Answer:
17
Explanation:
First of all let us assume the following:
Let the number of nickels = n
Let the number of dimes = d
Let the number of quarters = q
Note also the following conversion factors:
1 nickel = $0.05
1 dime = $0.1
1 quarter = $0.25
we are given the following information:
n + d + q = 38. . . . (1) (38 coins consisting only of nickels, dimes, and quarters)

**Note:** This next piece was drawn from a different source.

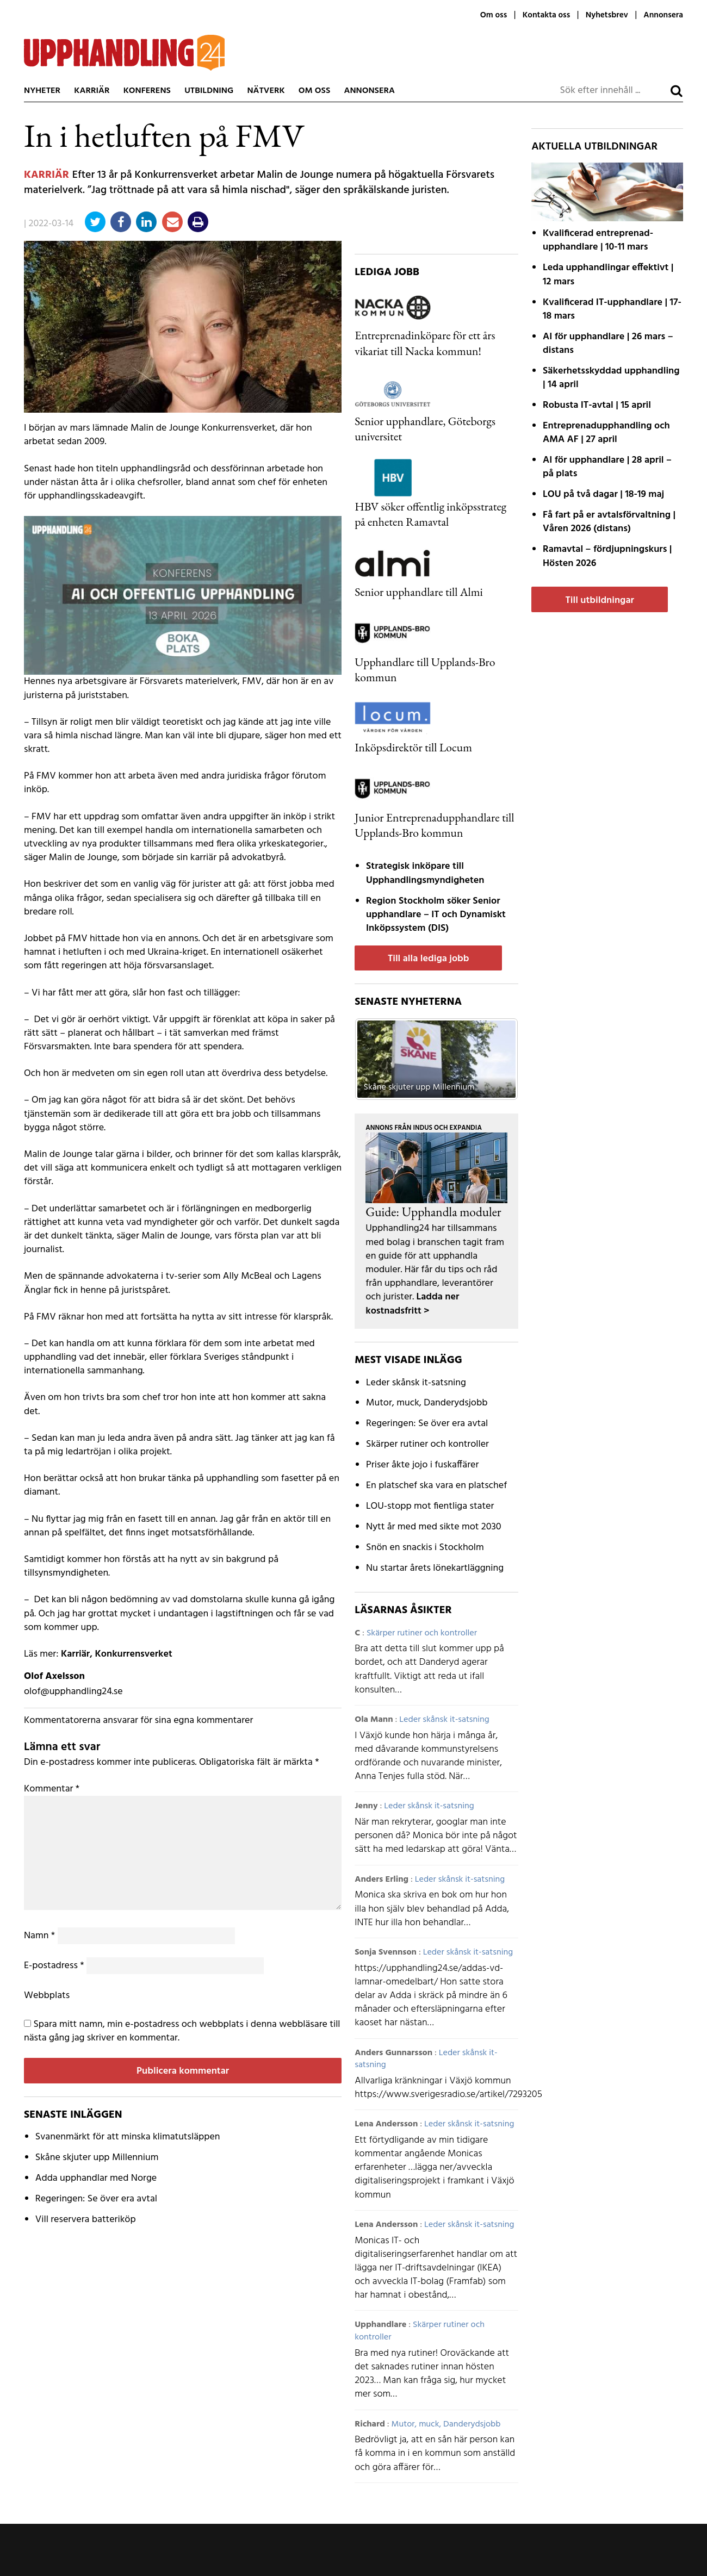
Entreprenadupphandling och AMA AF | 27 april (606, 432)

0.05n + 0.1d + 0.25q = 4.75 ( we can remove decimals by multiplying through by 100 to give)
5n + 10d + 25q = 475 . . . . (2) note that equation 2 can also be simplified by dividing through by 5, to give the following)
n + 2d + 5q = 95 . . . . . (2)
8n + 6d + 22q = 410 . . . . (3)
Next we will look for a way to eliminate two of the unknowns in each equation to have just one unknown that we can use to solve.
we have three equations
n + d + q = 38. . . . . . . . (1)
n + 2d + 5q = 95 . . . . . (2)
8n + 6d + 22q = 410 . . .(3)
Next we will look for a way to eliminate two of the unknowns in each equation to have just one unknown that we can use to solve.
we can eliminate n by subtracting equation (1) from (2) {eq (2) - eq (1)}
(n - n) + (2d - d) + (5q - q ) = (95 - 38)
= d + 4q = 57 . . . . . . (3)
Next we can multiply eqn (1) through by 8, to make it look like eqn (3), the we can subtract eqn (1) from eqn (3) as follows:
eqn (1) × 8 = 8 × (n + d + q = 38)
8n + 8d + 8q = 304 . . . . (1b) ; subtracting this from eqn (3) we have:
(8n - 8n) + (6d - 8d) + (22q - 8q) = (410 - 304)
= -2d + 14q = 106 . . . . (4)
Now, we have two simplified equations that we can work with:
d + 4q = 57 . . . . . . (3)
-2d + 14q = 106 . . . . (4)
from eqn (3), making 'd' the subject of the formular:
d = 57 - 4q ; replacing the value of d in eqn 4 with this value, we have:
-2(57 - 4q) + 14q = 106
-114 + 8q + 14q = 106
-114 + 22q = 106
22q = 106 + 114 = 220
22q = 220
∴ q = 220 ÷ 22 = 10
∴ q = 10
Next let us solve for 'd' by replacing the value of q with 10 in eqn (3)
d + 4q = 57 . . . . . . (3) (but q = 10)
d + 4(10) = 57
d + 40 = 57
d = 57 - 40 = 17
d = 17
finally to solve for n, let us input the values of q and d into eqn (1)
n + d + q = 38. . . . (1) (q = 10 ; d = 17)
n + 17 + 10 = 38
n + 27 = 38
∴ n = 38 - 27 = 11
Therefore the number of each coin are as follows:
nickel = 11
dime = 17
quarters = 10
the solution is quite lengthy, but if you don't understand it at first look, please go through it again.